Young Nudy - Slime Ball

The mixtape game in the internet age requires a certain quickness, the ability to seize the moment as soon as it rears its head. You’ve gotta stand out amidst the reams and reams of DatPiff uploads and HNHH blog posts, somehow. And sometimes, it’s a case of who you know; enter Young Nudy and his debut tape, Slime Ball. Dude’s in the same crew as (and apparently related to) 21 Savage, who’s made his own waves lately, but Nudy doesn’t attempt to replicate the downbeat, sour-faced delivery of his peer. He sounds closer to Gucci than 21 at times, rattling through street aphorisms as though it were everyday conversation — the beats bang, too, with an eerie, kinda Memphis-y vibe on “Spaced Out” and a predictably good Metro Boomin track early on in the tape. The mixtape, a fruits of a rapper’s labor, needn’t be an instant classic but an enticing snapshot in a vortex of content. We spend a lot of time wondering who’s up next, but Nudy’s Slime Ball sounds too effortless to be concerned with all that noise.

DJ Paul - Mafia 4 Life

Given that Three 6 will never officially make music again, it’s funny just how hard its former members still rep the name. DJ Paul is no exception, except that he also actually backs it up with music that truly feels as if the energy and enthusiasm of Three 6 never died. While others have found their own new styles, DJ Paul’s soul still screams street satanic. Two collaborations here with OG Maco show how fresh things remain. This is no genre exercise.
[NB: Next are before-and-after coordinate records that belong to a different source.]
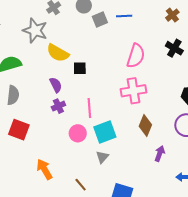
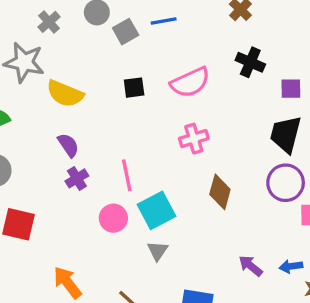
pink semicircle: (136, 56) -> (190, 82), turned 55
black square: (80, 68) -> (134, 88), moved
pink cross: (134, 91) -> (194, 139), size x0.7
purple arrow: (160, 154) -> (251, 266), moved, turned -63

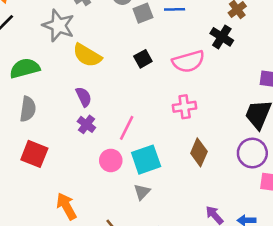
black cross: (250, 62) -> (222, 37), moved
black square: (134, 88) -> (143, 59), turned -30
pink line: (127, 175) -> (127, 128), turned 30
purple cross: (77, 178) -> (86, 124), turned -30

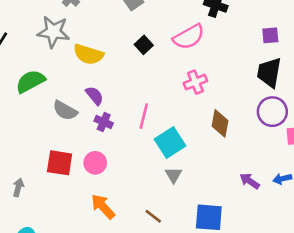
gray semicircle: (28, 109) -> (65, 111), moved, turned 125
pink circle: (111, 160) -> (95, 163), moved

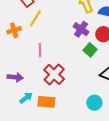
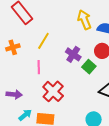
yellow line: (36, 18) -> (43, 41), moved
purple cross: (81, 29) -> (73, 54), moved

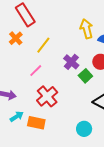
orange cross: (13, 47) -> (16, 38), moved, turned -32
pink line: (39, 67) -> (36, 71), turned 40

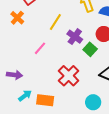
yellow line: (43, 45) -> (55, 22), moved
red cross: (47, 96) -> (69, 76), moved

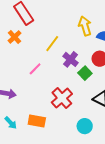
cyan arrow: (25, 96) -> (11, 123), moved, turned 80

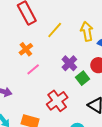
orange cross: (14, 37) -> (26, 49), moved
yellow line: (52, 44) -> (55, 30), moved

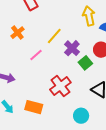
yellow line: (55, 30) -> (54, 36), moved
orange cross: (26, 49) -> (17, 33), moved

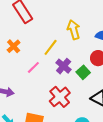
yellow arrow: (89, 16) -> (74, 30), moved
purple cross: (72, 48) -> (64, 66), moved

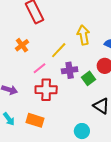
purple cross: (64, 66) -> (70, 70), turned 35
red cross: (60, 97) -> (46, 90), moved, turned 35

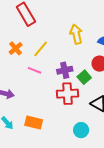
yellow line: (59, 50) -> (41, 49), moved
pink line: (39, 68) -> (35, 70), turned 64
red cross: (46, 90) -> (68, 94), moved

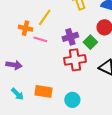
orange cross: (16, 48) -> (26, 28), moved, turned -32
cyan circle: (81, 130) -> (72, 100), moved

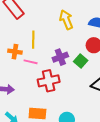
yellow line: (45, 17) -> (33, 40), turned -30
red cross: (75, 60) -> (49, 81), moved

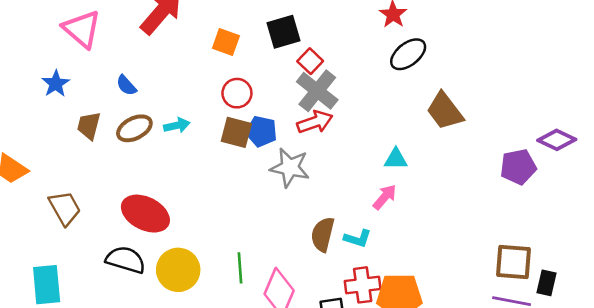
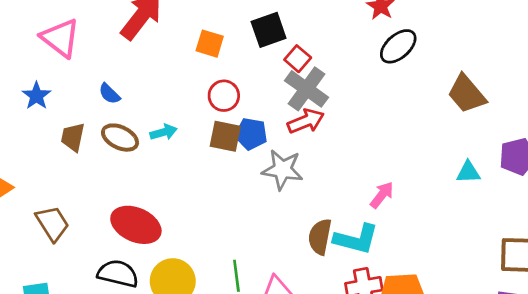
brown trapezoid: (445, 111) -> (467, 94), moved
brown ellipse: (134, 128) -> (120, 138), turned 56
cyan triangle: (396, 159) -> (468, 172), moved
cyan L-shape: (358, 238) -> (356, 239), size x1.6

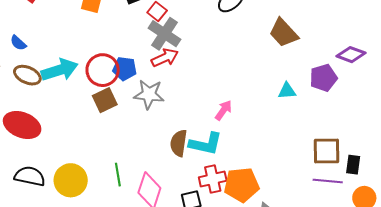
red circle: (224, 96) -> (103, 70), moved, size x1.4
cyan arrow: (164, 132) -> (60, 70), size x1.8
brown square: (225, 136) -> (105, 100), moved, turned -35
red ellipse: (136, 225) -> (22, 125), moved

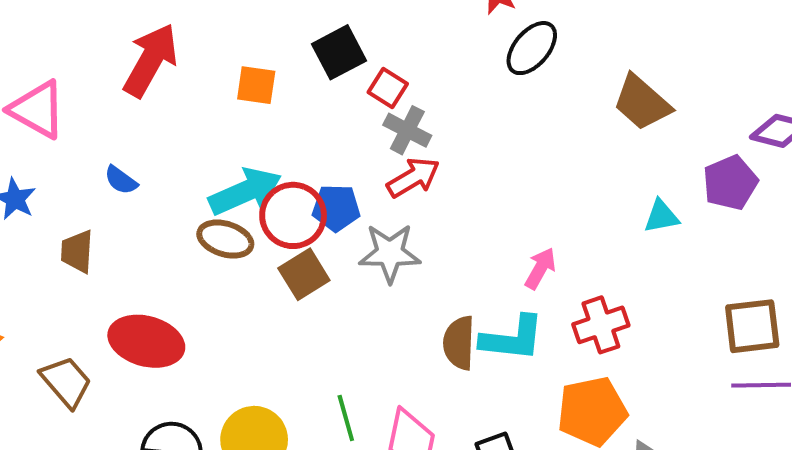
gray cross: (165, 34) -> (407, 130), size x0.7
cyan arrow: (60, 70) -> (245, 192), moved
brown ellipse: (27, 75) -> (225, 239), moved
red cross: (213, 179) -> (601, 325), moved

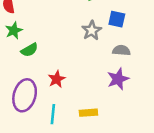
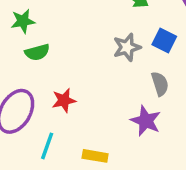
gray semicircle: (121, 50) -> (160, 84), turned 54
purple star: (118, 79) -> (146, 121), turned 30

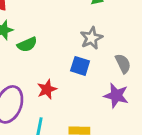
blue square: (164, 41) -> (80, 66), moved
green semicircle: (37, 52) -> (27, 45), moved

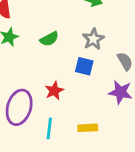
green semicircle: (27, 45) -> (49, 39), moved

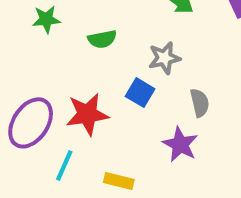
red star: (54, 91) -> (87, 114), size x1.5

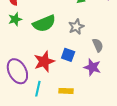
green semicircle: (102, 39) -> (44, 24), size x1.6
blue square: (140, 93) -> (68, 55), moved
purple ellipse: (31, 123) -> (17, 71), turned -50

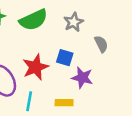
purple star: (92, 67) -> (82, 78), moved

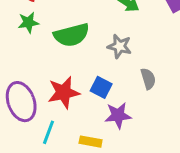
gray star: (74, 22) -> (119, 46), turned 30
purple star: (82, 78) -> (118, 115), turned -30

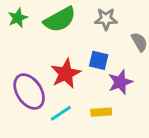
cyan line: (49, 132) -> (61, 113), turned 50

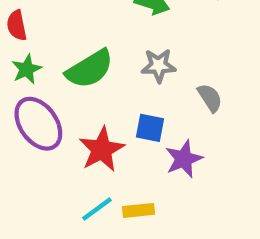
purple ellipse: (29, 92) -> (38, 124), moved
yellow rectangle: (101, 112) -> (138, 210), moved

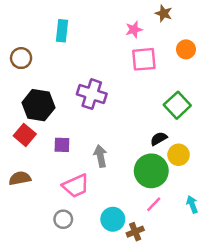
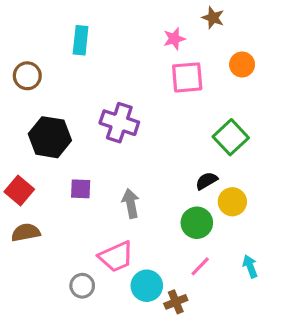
red square: (25, 135) -> (19, 190), moved
green circle: (151, 171) -> (197, 223), size x0.7
pink trapezoid: (76, 186) -> (116, 257), moved

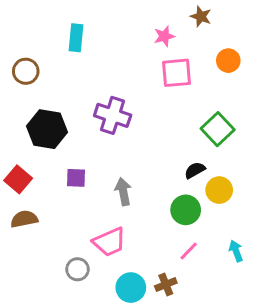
cyan circle: (147, 286) -> (131, 288), moved

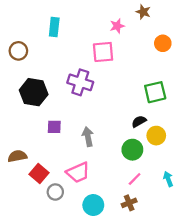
pink square: (177, 73) -> (103, 52), moved
green square: (218, 129) -> (155, 92), turned 30
red square: (18, 179) -> (39, 174), moved
brown cross: (166, 284) -> (129, 203), moved

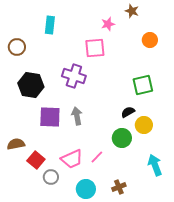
purple square: (54, 127) -> (50, 117), size x1.6
gray arrow: (88, 137) -> (77, 116), moved
pink line: (135, 179) -> (97, 157), moved
cyan arrow: (168, 179) -> (155, 165), size x1.5

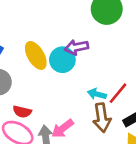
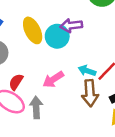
red semicircle: (22, 112) -> (16, 82), turned 105
pink arrow: (63, 129) -> (53, 79), moved

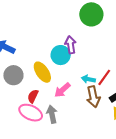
purple arrow: (71, 26) -> (71, 45), turned 96
yellow ellipse: (33, 30) -> (42, 72), moved

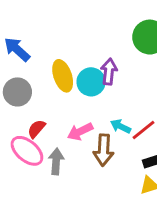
yellow ellipse: (42, 72) -> (63, 76), moved
brown arrow: (93, 97) -> (104, 150), moved

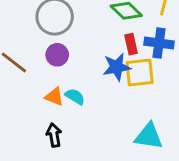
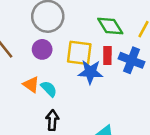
yellow square: (140, 72) -> (79, 53), moved
black arrow: (54, 135) -> (52, 120), moved

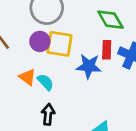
yellow square: (79, 53) -> (60, 44), moved

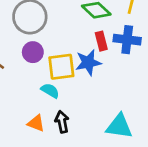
yellow square: (60, 44) -> (61, 67), moved
orange triangle: (27, 77) -> (36, 123), moved

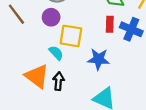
blue star: (88, 62) -> (98, 59), moved
orange triangle: (36, 123) -> (37, 76), size x1.6

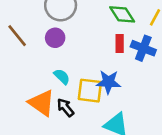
yellow square: (71, 36) -> (90, 91), moved
black arrow: (58, 81) -> (65, 107), turned -42

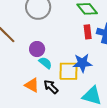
purple circle: (55, 38) -> (37, 49), moved
orange triangle: (42, 103) -> (32, 85), size x0.7

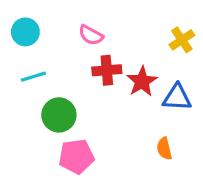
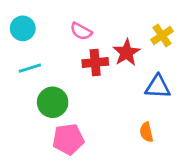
red star: (142, 81) -> (126, 53), moved

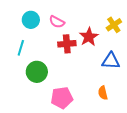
cyan circle: (23, 28) -> (31, 20), moved
cyan line: (30, 68) -> (21, 48), turned -56
pink pentagon: (68, 139) -> (62, 98), moved

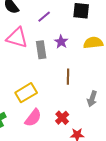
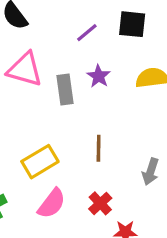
purple line: (44, 17) -> (87, 33), moved
brown line: (68, 77) -> (99, 148), moved

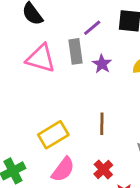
gray rectangle: (65, 90) -> (76, 51), moved

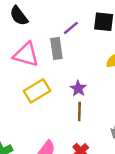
purple star: (102, 64) -> (78, 88), moved
yellow rectangle: (53, 135) -> (37, 91), moved

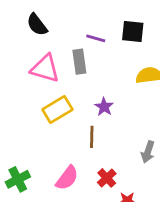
purple line: (71, 28) -> (96, 38), turned 56
brown line: (79, 111) -> (92, 137), moved

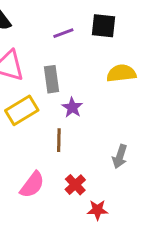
purple line: (96, 38) -> (63, 33), turned -36
gray rectangle: (79, 62) -> (51, 79), moved

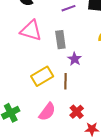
yellow rectangle: (22, 110) -> (42, 76), moved

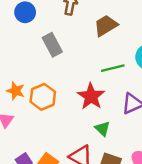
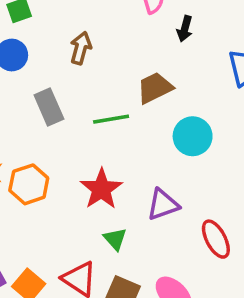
brown trapezoid: (106, 25) -> (155, 88), moved
green line: (113, 68) -> (111, 119), moved

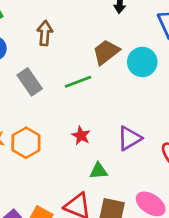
cyan circle: (193, 136) -> (142, 62), moved
red star: (101, 189) -> (81, 136), size x0.6
green triangle: (115, 239) -> (99, 171), turned -42

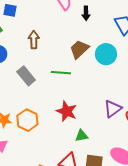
green line: (78, 82) -> (61, 73), turned 30
red star: (81, 136) -> (67, 111), size x1.5
purple triangle: (129, 138) -> (113, 109), moved

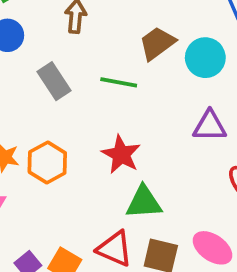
purple triangle: (113, 109) -> (210, 126), moved, turned 30
green triangle: (82, 136) -> (144, 202), size x1.5

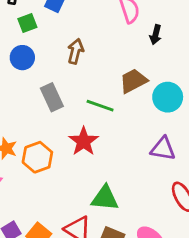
red star: (121, 154) -> (84, 141), moved

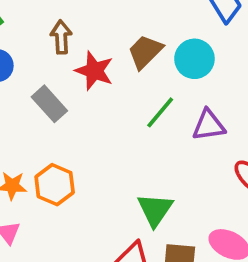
green line: (100, 106) -> (160, 112), moved, turned -52
red star: (84, 141) -> (94, 71), moved
green triangle: (105, 198) -> (155, 210), turned -44

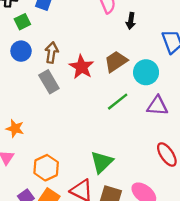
brown arrow: (61, 37) -> (52, 53), moved
purple triangle: (209, 125) -> (157, 106), moved
orange hexagon: (55, 185) -> (46, 168), moved

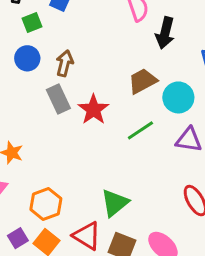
black arrow: (131, 21) -> (165, 33), size x1.5
red star: (81, 67) -> (93, 110), moved

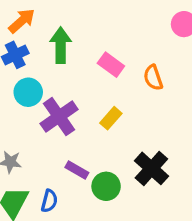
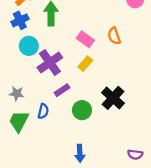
pink rectangle: (111, 65) -> (85, 39), moved
purple rectangle: (77, 170) -> (62, 90), moved, turned -64
blue semicircle: (49, 201) -> (43, 111), moved

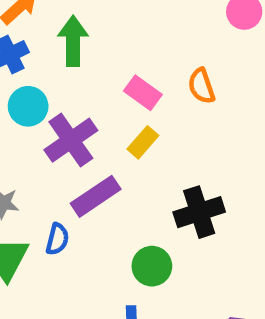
purple rectangle: (62, 90) -> (96, 196), size x1.5
black cross: (113, 98) -> (199, 212), turned 30
green circle: (82, 110) -> (152, 266), moved

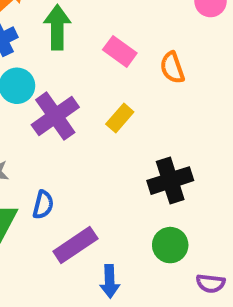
pink rectangle: (143, 93) -> (120, 51), moved
purple rectangle: (96, 196) -> (75, 245), moved
green circle: (152, 266) -> (170, 245), moved

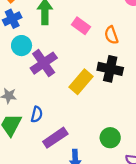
yellow rectangle: (120, 118) -> (81, 82), moved, size x1.5
black cross: (170, 181) -> (110, 69), moved, turned 30

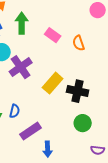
black cross: (110, 69) -> (78, 91), moved
green circle: (110, 138) -> (83, 123), moved

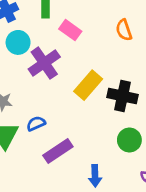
pink rectangle: (53, 35) -> (70, 30), moved
blue semicircle: (15, 111) -> (36, 124), turned -128
blue arrow: (48, 149) -> (95, 176), moved

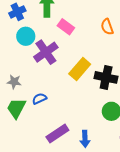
purple rectangle: (58, 151) -> (57, 133), moved

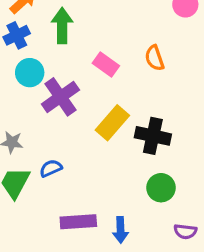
pink rectangle: (66, 27) -> (106, 64), moved
purple rectangle: (57, 133) -> (78, 222), turned 30

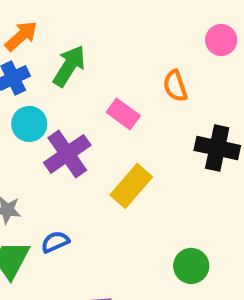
green arrow: (62, 26) -> (69, 66), turned 32
orange semicircle: (155, 58) -> (175, 86), moved
black cross: (153, 136) -> (217, 148), moved

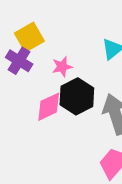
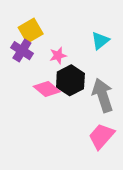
pink diamond: (49, 107) -> (47, 89), turned 65

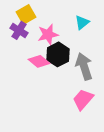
pink star: (58, 56) -> (48, 34), size x1.5

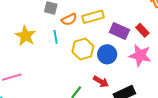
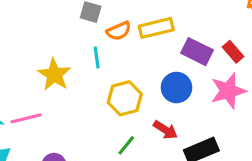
yellow star: (26, 36) -> (54, 75), moved
yellow hexagon: (83, 49) -> (125, 98), moved
pink star: (140, 55) -> (228, 91), turned -30

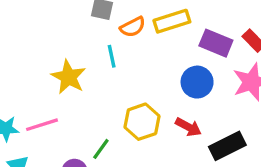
yellow hexagon: (125, 98) -> (142, 122), moved
green line: (126, 145) -> (101, 149), moved

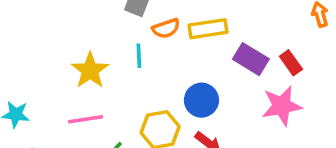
blue circle: (197, 82) -> (201, 100), moved
pink line: (42, 125) -> (86, 119), moved

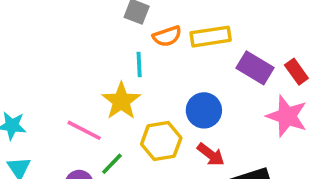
yellow star: (90, 70) -> (121, 101), moved
pink star: (282, 106) -> (287, 116), turned 30
pink line: (86, 119) -> (84, 130), turned 36

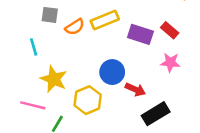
cyan line: (139, 65) -> (34, 47), moved
pink star: (287, 116) -> (170, 62), size x0.7
red arrow: (211, 155) -> (135, 89), moved

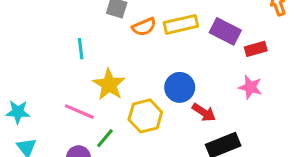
red rectangle: (170, 30) -> (256, 49), turned -66
purple rectangle: (140, 34) -> (225, 31), moved
cyan line: (34, 47) -> (81, 49), moved

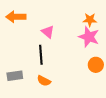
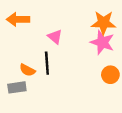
orange star: (90, 20) -> (103, 23), size x1.5
orange semicircle: (44, 81) -> (27, 70), moved

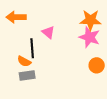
black line: (47, 63) -> (32, 48), moved
gray rectangle: (17, 87) -> (27, 75), moved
While last year’s Da Light Up, Da Poe Up is slightly more memorable, the successful formula remains the same: a ton of solid tracks with effortless chant-hooks, plus one amazing stand-out single (this time around “Light Em Up Feat. Dope D.O.D.”). If DJ Paul just released these mixtapes as Three 6 Mafia, everyone would be happy. Well, maybe not those inclined to take things personally.